Diseño de la cubierta: Equipo de diseño de Universo de Letras
Imagen de cubierta: ©Shutterstock.com

universode letras.com

Primera edición: agosto, 2018

ISBN: 9788417436278
ISBN eBook: 9788417436681

A Tete, por dejarme todo el espacio para mi caminito de hormigas
A Pichona, por su sonrisa y aliento eternos
A Marta y Rita, por ser mis mejores lectoras. Siempre.
A todos mis amigos, por ser los mejores compañeros en el viaje de la vida
A Tily, Leila, Gaby, Lula, Umi, Pupi, Taiyo y Lúa, mis queridos peludos

Prólogo

Una tarde, mirando un documental sobre comportamiento humano, vi el famoso ejercicio de «dejarse caer hacia atrás», destinado a mejorar la confianza en sí mismo y en los otros. Nunca lo probé, pero la sensación de abandonarse totalmente, cerrar los ojos y entregarse a algo forma parte de mi naturaleza más profunda. De hecho, pensé: «Es algo que llevo haciendo toda la vida. No con todo el mundo ni en todas las situaciones, pero es la conducta que he elegido, inconscientemente, una y otra vez». Dejarse llevar, abandonarse…, pero no por falta de valor para luchar, sino por una especie de unión mística con la existencia y la esencia de todas las cosas.
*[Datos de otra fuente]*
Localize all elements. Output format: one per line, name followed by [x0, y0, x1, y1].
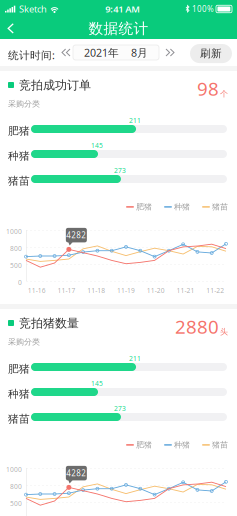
staticText: 11-20 [147, 286, 165, 295]
staticText: 种猪 [174, 202, 190, 212]
staticText: 竞拍成功订单 [19, 78, 91, 93]
staticText: 猪苗 [212, 440, 228, 450]
staticText: 11-16 [28, 286, 46, 295]
staticText: 2021年 [84, 45, 119, 60]
staticText: 145 [91, 141, 103, 150]
staticText: 个 [220, 89, 228, 99]
staticText: 100% [192, 4, 214, 14]
staticText: 采购分类 [8, 337, 40, 347]
staticText: 11-18 [87, 286, 105, 295]
staticText: 猪苗 [8, 174, 30, 188]
staticText: 11-19 [117, 286, 135, 295]
staticText: 211 [129, 116, 141, 125]
staticText: 2880 [175, 314, 219, 339]
staticText: 4282 [66, 468, 86, 478]
staticText: 273 [114, 166, 126, 175]
staticText: 800 [10, 482, 22, 491]
staticText: 猪苗 [212, 202, 228, 212]
staticText: 肥猪 [8, 124, 30, 138]
staticText: 800 [10, 244, 22, 253]
staticText: 1000 [6, 227, 22, 236]
staticText: 145 [91, 379, 103, 388]
staticText: 种猪 [8, 150, 30, 163]
staticText: 采购分类 [8, 99, 40, 109]
staticText: 猪苗 [8, 412, 30, 426]
staticText: 11-17 [58, 286, 76, 295]
staticText: 肥猪 [8, 362, 30, 376]
button[interactable]: Back [0, 18, 23, 39]
button[interactable]: 刷新 [190, 44, 232, 63]
staticText: 数据统计 [88, 20, 148, 38]
staticText: 统计时间: [8, 48, 55, 62]
staticText: 11-21 [176, 286, 194, 295]
staticText: 头 [220, 327, 228, 337]
staticText: 种猪 [8, 388, 30, 401]
staticText: 273 [114, 404, 126, 413]
staticText: 500 [10, 261, 22, 270]
staticText: 1000 [6, 465, 22, 474]
staticText: 211 [129, 354, 141, 363]
staticText: 11-22 [206, 286, 224, 295]
staticText: 500 [10, 499, 22, 508]
staticText: 种猪 [174, 440, 190, 450]
staticText: 肥猪 [136, 440, 152, 450]
staticText: 竞拍猪数量 [19, 316, 79, 331]
staticText: 9:41 AM [105, 3, 140, 15]
button[interactable]: Next [161, 44, 179, 61]
staticText: 0 [18, 278, 22, 287]
staticText: 8月 [131, 45, 148, 60]
staticText: 肥猪 [136, 202, 152, 212]
staticText: 4282 [66, 230, 86, 240]
staticText: 98 [197, 76, 219, 101]
button[interactable]: Previous [57, 44, 75, 61]
staticText: 刷新 [200, 47, 222, 60]
staticText: Sketch [19, 3, 47, 15]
Comprendí, sorprendida, que, en realidad, he forjado mi destino de esta guisa: entregada a un impulso o una emoción. No he buscado con ahínco tal o cual cosa ni estuve sopesando largamente antes de tomar una decisión. Una fuerza superior —mi intuición— ha venido tomando el relevo de la lógica y la razón. Y así ha sido, desde mi carrera profesional, hasta las parejas.

Si hay un elemento que me representa a la perfección es el agua: fluye de forma continua, sin hacerse preguntas. Solo se deja ir. Mansa o embravecida. Aprovecha los resquicios de las rocas, cambia su forma, se amolda a un cauce estrecho o discurre libre en la inmensidad del océano. Forma olas y tsunamis o canta alegre en una fuente. Es el sonido primario que me acompaña, el único al que he prestado atención, mi guía por el mundo: rumor de agua…

Una infancia rebelde y feliz

Nací una madrugada fría y tormentosa de julio en Benaste, una tranquila localidad de la periferia sur de Buenos Aires. Se encontraba a solo 20 km de distancia de la gran capital, pero aquello implicaba un cúmulo de diferencias: ambiente provinciano, siestas largas y vecinos curiosos.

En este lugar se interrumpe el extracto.